AlekseyHoffman
AlekseyHoffman

Reputation: 2694

How to properly calculate CPU and GPU FLOPS performance?

Problem

I'm trying to calculate CPU / GPU FLOPS performance but I'm not sure if I'm doing it correctly.

Let's say we have:

This Wiki page says that Kaby Lake CPUs compute 32 FLOPS (single precision FP32) and Pascal cards compute 2 FLOPS (single precision FP32), which means we can compute their total FLOPS performance using the following formulas:

CPU:

TOTAL_FLOPS = 2.8 GHz * 4 cores * 32 FLOPS = 358 GFLOPS

GPU:

TOTAL_FLOPS = 1.3 GHz * 768 cores * 2 FLOPS = 1996 GFLOPS

Questions

  1. [SOLVED] Most of the guides I've seen (like this one) are using physical cores in the formula. What I don't understand is why not use threads (logical cores) instead? Weren't threads created specifically to double the floating point calculations performance? Why are we ignoring them then?

  2. Am I doing it correctly at all? I couldn't find a single reliable source for calculating FLOPS, all the information on the internet is contradicting. For the i7 7700HQ Kaby Lake CPU I found FLOPS values as low as 29 GFLOPS even though the formula above gives us 358 GFLOPS. I don't know what to believe.
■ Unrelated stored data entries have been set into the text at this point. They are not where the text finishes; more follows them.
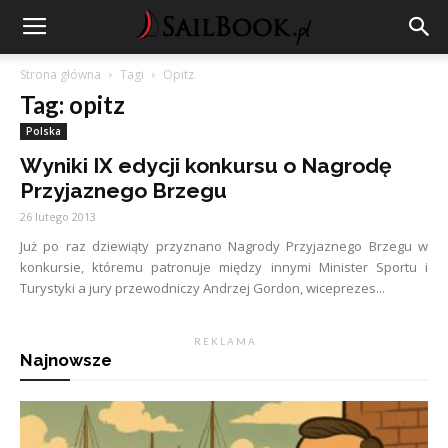
Strona główna
Tagi
Opitz
Tag: opitz
Polska
Wyniki IX edycji konkursu o Nagrodę
Przyjaznego Brzegu
26 lutego 2013
Już po raz dziewiąty przyznano Nagrody Przyjaznego Brzegu w
konkursie, któremu patronuje między innymi Minister Sportu i
Turystyki a jury przewodniczy Andrzej Gordon, wiceprezes...
R E K L A M A
Najnowsze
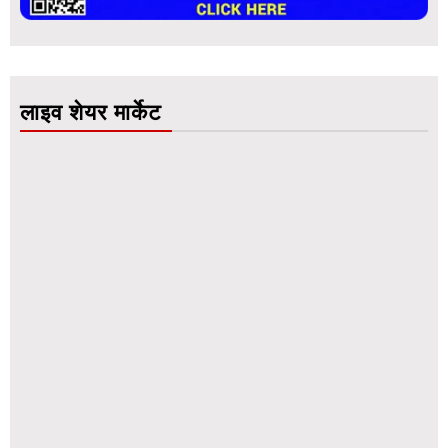
लाइव शेयर मार्केट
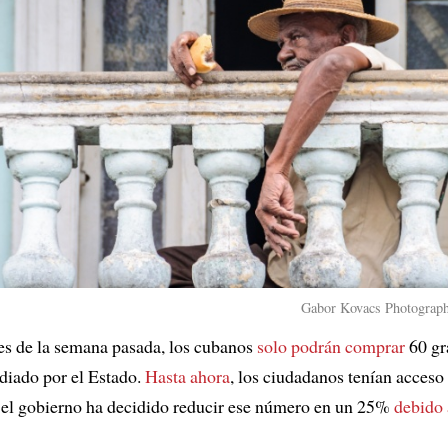
Gabor Kovacs Photograph
es de la semana pasada, los cubanos
solo podrán comprar
60 gr
idiado por el Estado.
Hasta ahora
, los ciudadanos tenían acceso
o el gobierno ha decidido reducir ese número en un 25%
debido 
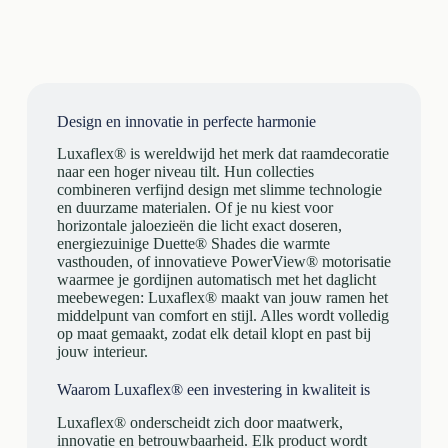
Design en innovatie in perfecte harmonie
Luxaflex® is wereldwijd het merk dat raamdecoratie
naar een hoger niveau tilt. Hun collecties
combineren verfijnd design met slimme technologie
en duurzame materialen. Of je nu kiest voor
horizontale jaloezieën die licht exact doseren,
energiezuinige Duette® Shades die warmte
vasthouden, of innovatieve PowerView® motorisatie
waarmee je gordijnen automatisch met het daglicht
meebewegen: Luxaflex® maakt van jouw ramen het
middelpunt van comfort en stijl. Alles wordt volledig
op maat gemaakt, zodat elk detail klopt en past bij
jouw interieur.
Waarom Luxaflex® een investering in kwaliteit is
Luxaflex® onderscheidt zich door maatwerk,
innovatie en betrouwbaarheid. Elk product wordt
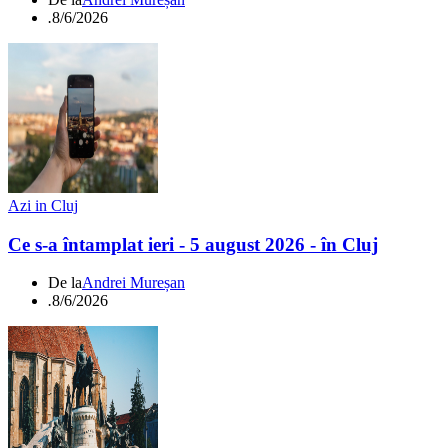
.
8/6/2026
Azi in Cluj
Ce s-a întamplat ieri - 5 august 2026 - în Cluj
De la
Andrei Mureșan
.
8/6/2026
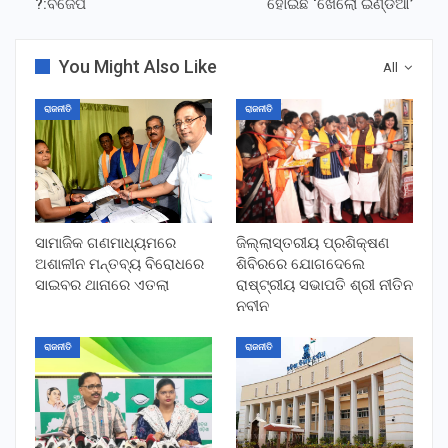
?:ବିଜେପି
ହୋଇଛି ‘ଖେଲୋ ଇଣ୍ଡିଆ’
You Might Also Like
All
ରାଜନୀତି
ରାଜନୀତି
ସାମାଜିକ ଗଣମାଧ୍ୟମରେ
ଜିଲ୍ଲାସ୍ତରୀୟ ପ୍ରଶିକ୍ଷଣ
ଅଶାଳୀନ ମନ୍ତବ୍ୟ ବିରୋଧରେ
ଶିବିରରେ ଯୋଗଦେଲେ
ସାଇବର ଥାନାରେ ଏତଲା
ରାଷ୍ଟ୍ରୀୟ ସଭାପତି ଶ୍ରୀ ନୀତିନ
ନବୀନ
ରାଜନୀତି
ରାଜନୀତି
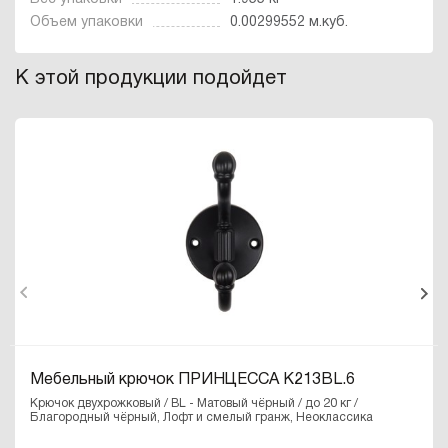
Объем упаковки
0.00299552 м.куб.
К этой продукции подойдет
Мебельный крючок ПРИНЦЕССА K213BL.6
Крючок двухрожковый / BL - Матовый чёрный / до 20 кг /
Благородный чёрный, Лофт и смелый гранж, Неоклассика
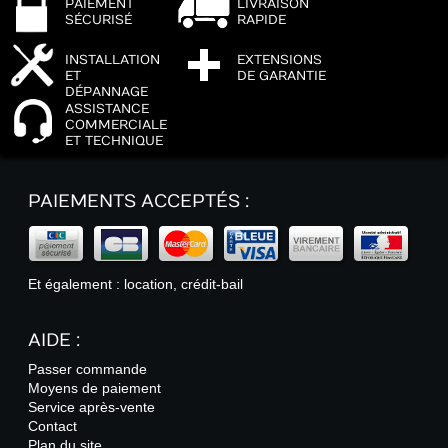
PAIEMENT
LIVRAISON
SÉCURISÉ
RAPIDE
INSTALLATION
EXTENSIONS
ET
DE GARANTIE
DÉPANNAGE
ASSISTANCE
COMMERCIALE
ET TECHNIQUE
PAIEMENTS ACCEPTÉS :
Et également : location, crédit-bail
AIDE :
Passer commande
Moyens de paiement
Service après-vente
Contact
Plan du site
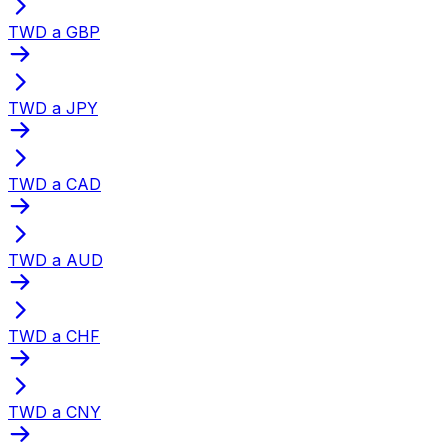
TWD a GBP
TWD a JPY
TWD a CAD
TWD a AUD
TWD a CHF
TWD a CNY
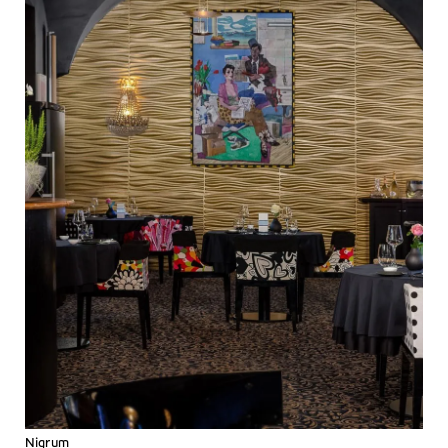
Nigrum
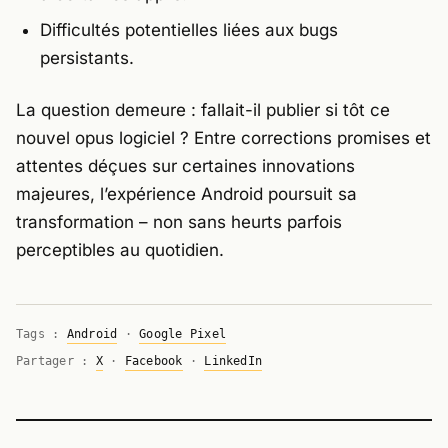
Difficultés potentielles liées aux bugs
persistants.
La question demeure : fallait-il publier si tôt ce
nouvel opus logiciel ? Entre corrections promises et
attentes déçues sur certaines innovations
majeures, l’expérience Android poursuit sa
transformation – non sans heurts parfois
perceptibles au quotidien.
Tags :
Android
·
Google Pixel
Partager :
X
·
Facebook
·
LinkedIn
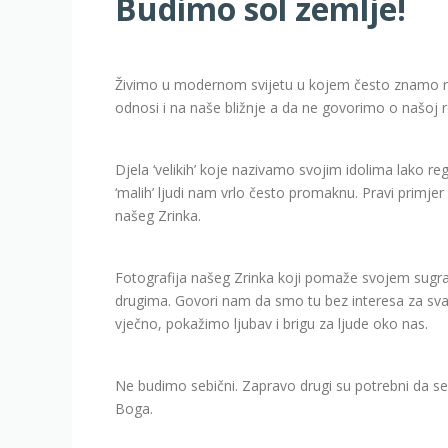
Budimo sol zemlje!
Živimo u modernom svijetu u kojem često znamo re
odnosi i na naše bližnje a da ne govorimo o našoj 
Djela ‘velikih’ koje nazivamo svojim idolima lako 
‘malih’ ljudi nam vrlo često promaknu. Pravi primj
našeg Zrinka.
Fotografija našeg Zrinka koji pomaže svojem sugra
drugima. Govori nam da smo tu bez interesa za sva
vječno, pokažimo ljubav i brigu za ljude oko nas.
Ne budimo sebični. Zapravo drugi su potrebni da se 
Boga.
  3. [EDITED] Is there a cross-platform (Win, Mac, Linux) library in Node.js / Python / C++ that gets all the GPU stats like shading cores, clock, FP32 and FP64 FLOPS values so I could calculate the performance myself, or a library that automatically calculates the max theoretical FP32 and FP64 FLOPS performance by utilizing all available CPU / GPU instruction sets like AVX, SSE, etc? It's quite ridiculous that we cannot just get the FLOPS stats from the CPU / GPU directly, instead we have to download and parse a wiki page to get the value. Even when using C++, it seems (I don't actually know) we have to download the 2 GB CUDA toolkit just to get access to the Nvidia GPU information - which would make it practically impossible to make the app available for others, since no one would download a 2 GB app. The only library I could find is a 40 year old C library, written when advanced instructions didn't even exist yet.